This film is quite hard to explain. Made on a fairly small budget in 1953, the film marks the only live-action piece Dr. Seuss was ever associated with during his lifetime. Many snippets look like a Busby Berkeley musical on drugs. It was a commercial flop at the time of its release but has since gained a cult-like following.
The story tells via a massive dream sequence (which is really roughly 90% of the film) where a young boy imagines that the world has been taken over by a mad piano teacher whose ambition is to eventually make the piano the only instrument. Other instruments (and their players) are banished to Dr. Terwilliker’s (Hans Conreid) dungeons deep below his institute. The institute’s sole purpose is the training of future pianists.
Along the way there are several song and dance numbers, many of which are quite surrealistic in nature. Unless you are a true fan of Dr.Suess (who wrote the screenplay and the lyrics for all the songs) you will find that these routines only serve to slow down the already sluggish action. You will get a good feel for Dr. Suess’ affinity for weird self-created words, odd rhymes, and alliteration however.
The sets and décor of the film are fairly minimal, but does show the same style as many of Dr. Suess’ books. Some favorite motifs are long winding stairways without any railings, large stuffed hands pointing the way (marked “in”, and “out”, for example). And no that isn’t your eyes; there is hardly a straight line in the sets which isn’t slightly off skew. The beanie of the child both shows this touch too, both in the font on its front and the yellow vinyl hand which protrudes from the top. The mad Dr’s costumes also are quite zany, but they always seem to be somewhat short of the mark.
Although geared for children, most of the meaning of the film will be completely missed by this target audience. Parents, however, will see quite a bit lurking just below the surface.

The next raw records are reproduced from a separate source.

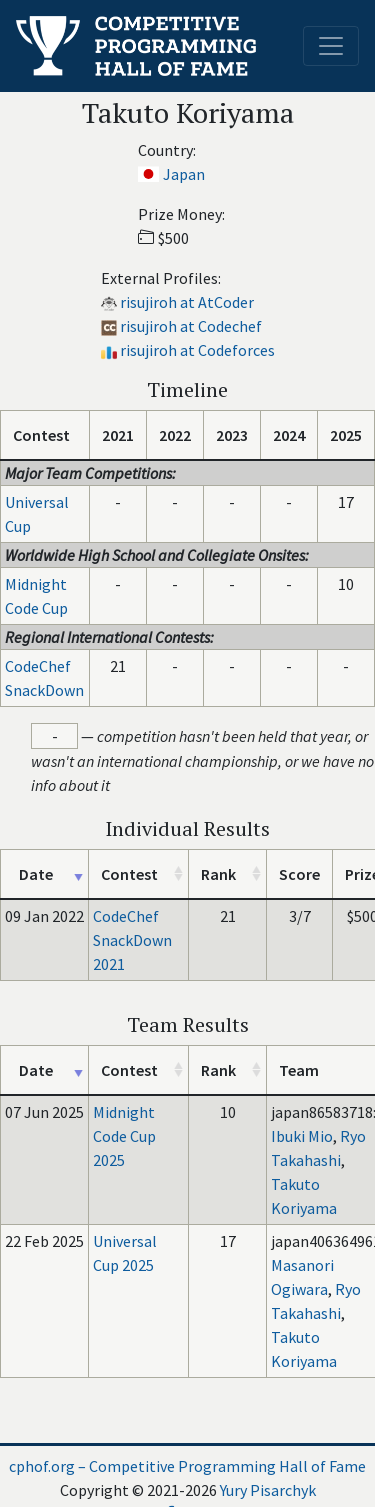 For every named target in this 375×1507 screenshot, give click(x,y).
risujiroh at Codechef (191, 326)
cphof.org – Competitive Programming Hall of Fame (187, 1466)
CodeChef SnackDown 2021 (132, 940)
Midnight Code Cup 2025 (124, 1136)
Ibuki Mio (302, 1136)
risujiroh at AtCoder (187, 302)
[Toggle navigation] (331, 46)
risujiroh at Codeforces (197, 350)
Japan (184, 174)
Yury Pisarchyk (268, 1490) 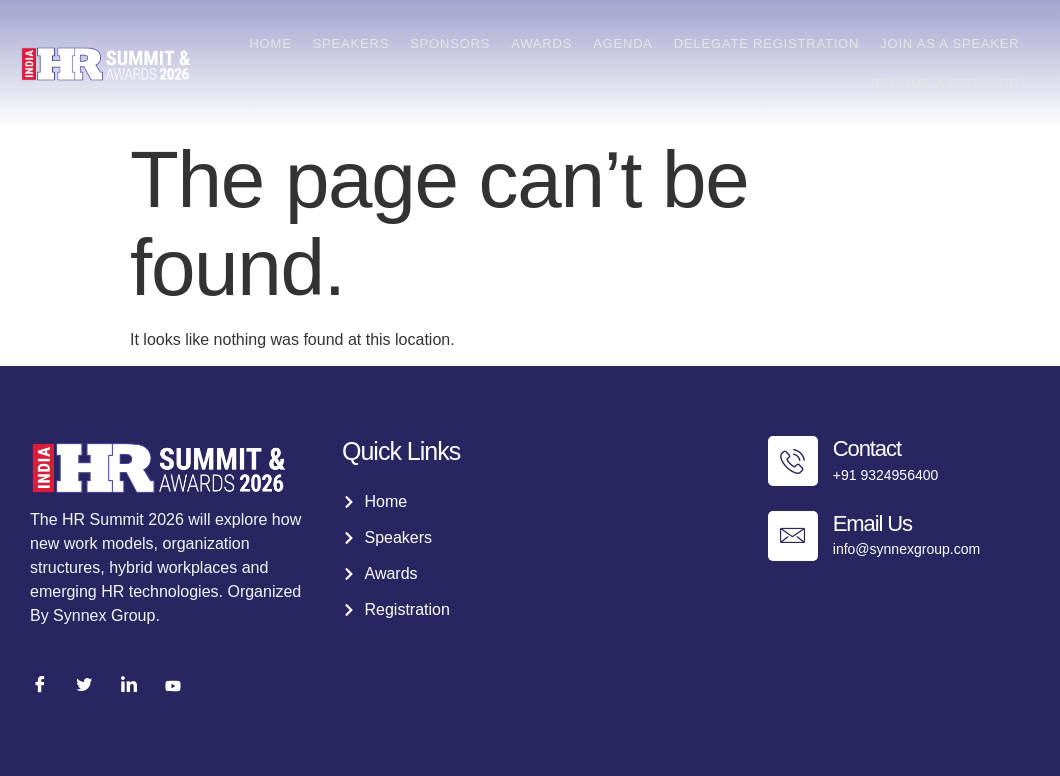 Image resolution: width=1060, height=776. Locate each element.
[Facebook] (40, 686)
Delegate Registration (767, 43)
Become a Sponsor (945, 83)
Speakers (356, 43)
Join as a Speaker (950, 43)
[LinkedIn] (129, 686)
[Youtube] (173, 686)
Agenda (626, 43)
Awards (545, 43)
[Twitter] (84, 686)
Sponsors (455, 43)
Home (277, 43) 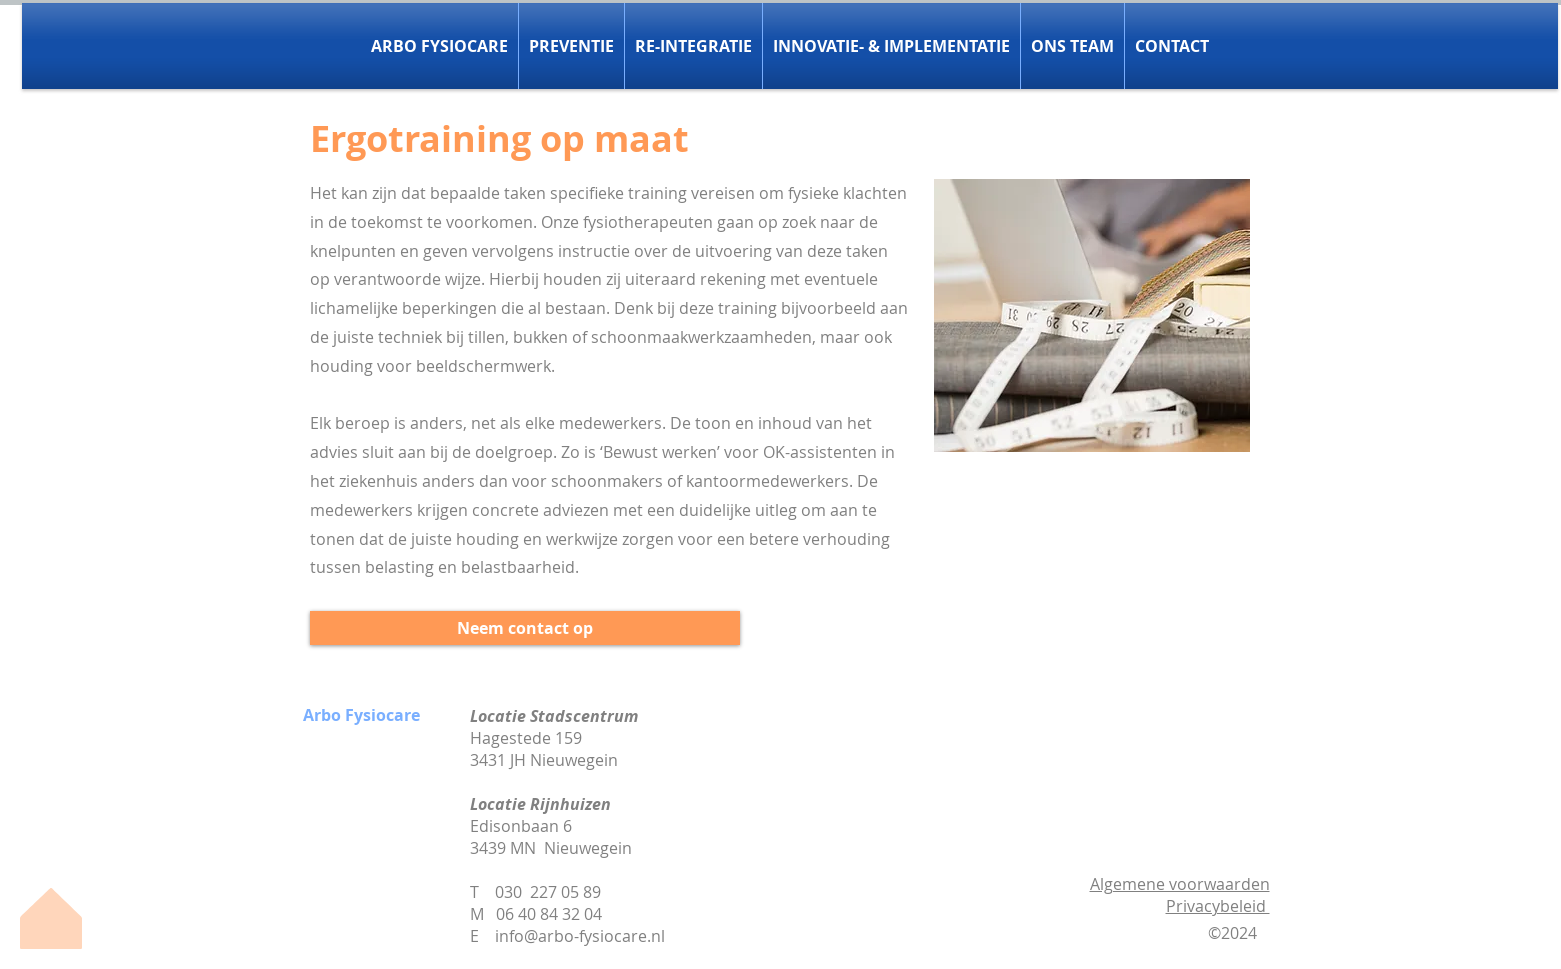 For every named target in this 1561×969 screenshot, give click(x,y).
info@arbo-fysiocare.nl (580, 936)
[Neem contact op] (525, 628) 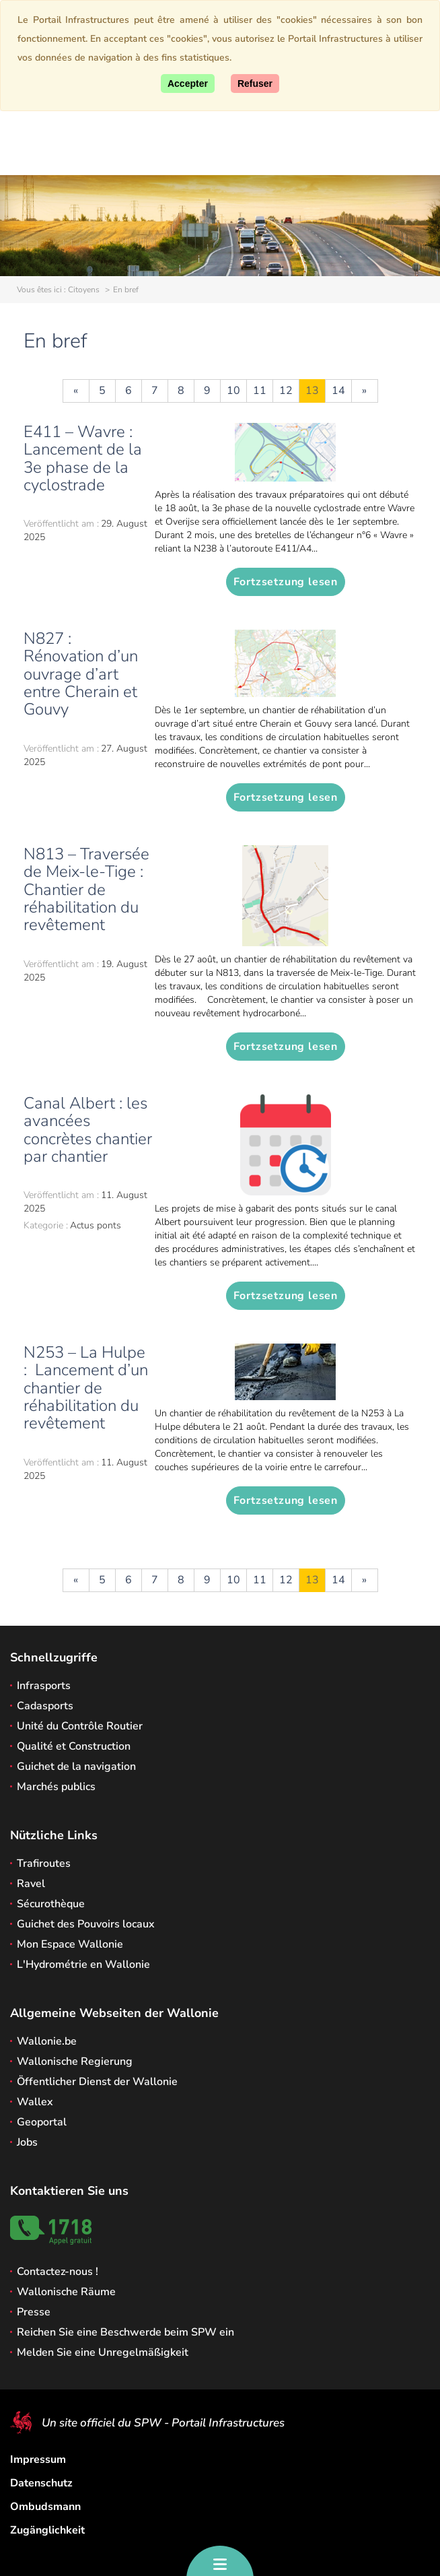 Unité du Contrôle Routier (80, 1726)
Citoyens (84, 289)
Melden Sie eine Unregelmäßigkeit (102, 2352)
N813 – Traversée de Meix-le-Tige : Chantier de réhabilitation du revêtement (86, 889)
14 (338, 390)
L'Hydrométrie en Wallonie (83, 1964)
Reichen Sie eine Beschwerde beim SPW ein (125, 2332)
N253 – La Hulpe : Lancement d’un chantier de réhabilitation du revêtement (86, 1388)
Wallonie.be (47, 2041)
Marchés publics (56, 1786)
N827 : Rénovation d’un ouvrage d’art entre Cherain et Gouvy (81, 674)
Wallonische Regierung (75, 2061)
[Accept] (188, 83)
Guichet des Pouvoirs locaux (86, 1924)
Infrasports (44, 1685)
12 (286, 390)
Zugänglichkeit (47, 2530)
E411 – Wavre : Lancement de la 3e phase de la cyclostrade (83, 458)
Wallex (35, 2102)
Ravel (31, 1883)
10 (233, 390)
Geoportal (42, 2122)
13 (312, 390)
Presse (33, 2312)
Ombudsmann (45, 2506)
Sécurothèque (51, 1904)
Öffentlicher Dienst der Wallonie (97, 2081)
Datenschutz (41, 2483)
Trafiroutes (44, 1863)
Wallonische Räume (66, 2292)
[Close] (255, 83)
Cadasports (45, 1706)
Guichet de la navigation (76, 1766)
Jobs (27, 2142)
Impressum (38, 2459)
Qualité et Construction (74, 1746)
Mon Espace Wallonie (70, 1944)
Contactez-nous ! (57, 2271)
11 (259, 390)
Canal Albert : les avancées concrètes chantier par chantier (88, 1129)
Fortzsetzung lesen (285, 581) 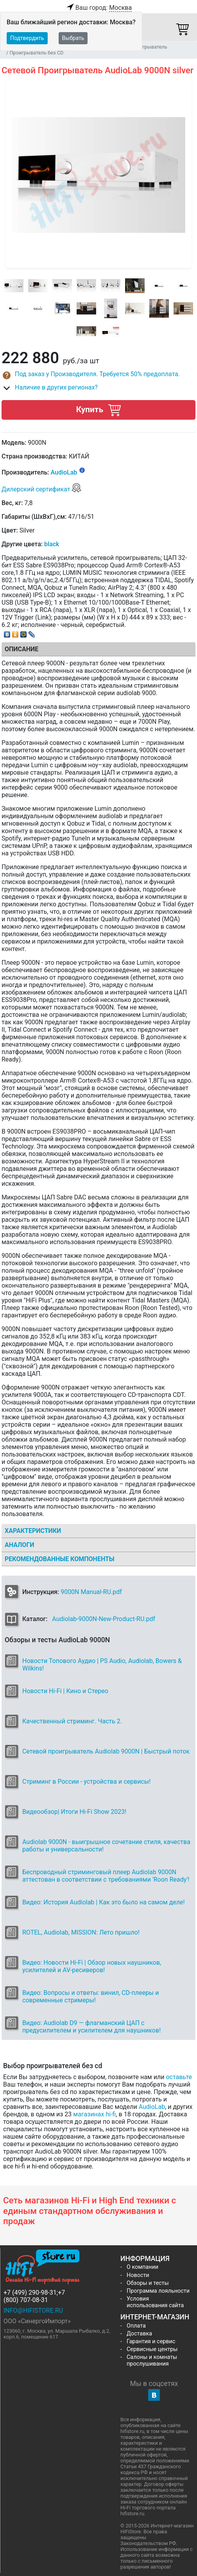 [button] (98, 375)
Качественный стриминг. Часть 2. (72, 1721)
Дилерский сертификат (42, 489)
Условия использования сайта (155, 2302)
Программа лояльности (158, 2291)
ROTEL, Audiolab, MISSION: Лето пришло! (81, 1932)
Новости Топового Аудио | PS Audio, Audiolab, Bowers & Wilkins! (102, 1664)
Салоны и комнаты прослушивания (152, 2360)
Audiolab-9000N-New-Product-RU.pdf (103, 1619)
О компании (142, 2267)
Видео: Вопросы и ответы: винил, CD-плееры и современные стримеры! (90, 1996)
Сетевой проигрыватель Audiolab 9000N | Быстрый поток (106, 1751)
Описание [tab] (21, 649)
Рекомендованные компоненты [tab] (60, 1559)
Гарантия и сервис (151, 2341)
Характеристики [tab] (33, 1530)
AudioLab (63, 472)
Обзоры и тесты (148, 2283)
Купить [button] (98, 410)
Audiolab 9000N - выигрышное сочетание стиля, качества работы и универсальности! (106, 1845)
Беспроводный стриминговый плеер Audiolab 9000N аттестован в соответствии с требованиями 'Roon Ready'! (105, 1875)
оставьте (179, 2077)
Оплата (136, 2325)
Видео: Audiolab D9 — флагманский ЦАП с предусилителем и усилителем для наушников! (91, 2026)
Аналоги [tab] (19, 1545)
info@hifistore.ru (33, 2310)
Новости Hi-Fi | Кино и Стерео (65, 1691)
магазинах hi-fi (94, 2114)
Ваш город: (98, 8)
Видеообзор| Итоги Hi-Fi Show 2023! (74, 1811)
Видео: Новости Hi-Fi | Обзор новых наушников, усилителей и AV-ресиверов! (91, 1966)
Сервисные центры (152, 2349)
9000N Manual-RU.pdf (91, 1592)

Looking through the eyes of the main boy (played by Tommy Rettig), you are exposed to the child’s natural fears of being without a father and looking for a new father figure in a true father’s absence. Here the new potential father figures are the mad doctor himself and a plumber whose job it is to install sinks in the institute.
You also become aware as well of the child’s fear of loosing his mother to one of these new (and perhaps poorly suited) father figures. The mother throughout the film is in a trance under the mad doctor’s control- helping him to construct his institute.
On another level one is reminded of Dr. Suess’ overriding liberal viewpoint. As a concerted foe of all the ‘isms’ – Nazism, fascism, communism, socialism, Dr. Suess neatly equated the mad doctor with a totalitarian dictator (given the film’s date, this would most likely be Stalin) and the prospective students as his would be citizenry.
One forgets that Dr. Suess’ book Yertle the Turtle is much in the same vein, just with Hitler rather than Stalin as the target. However, in Yertle the Turtle the illusion is very blunt as early printings of the book have Yertle with a toothbrush mustache, leaving his real identity beyond a doubt.
The viewer should also realize that the repeated references to atomic things is merely reflective of the times in which the film was shot- most of America was busy digging holes to hide in during this time.
Unless you are perversly into the wacky world of Dr. Suess and are a completist, ignore the cultists and go with the original reviewers of 1953. This simply isn’t all that great.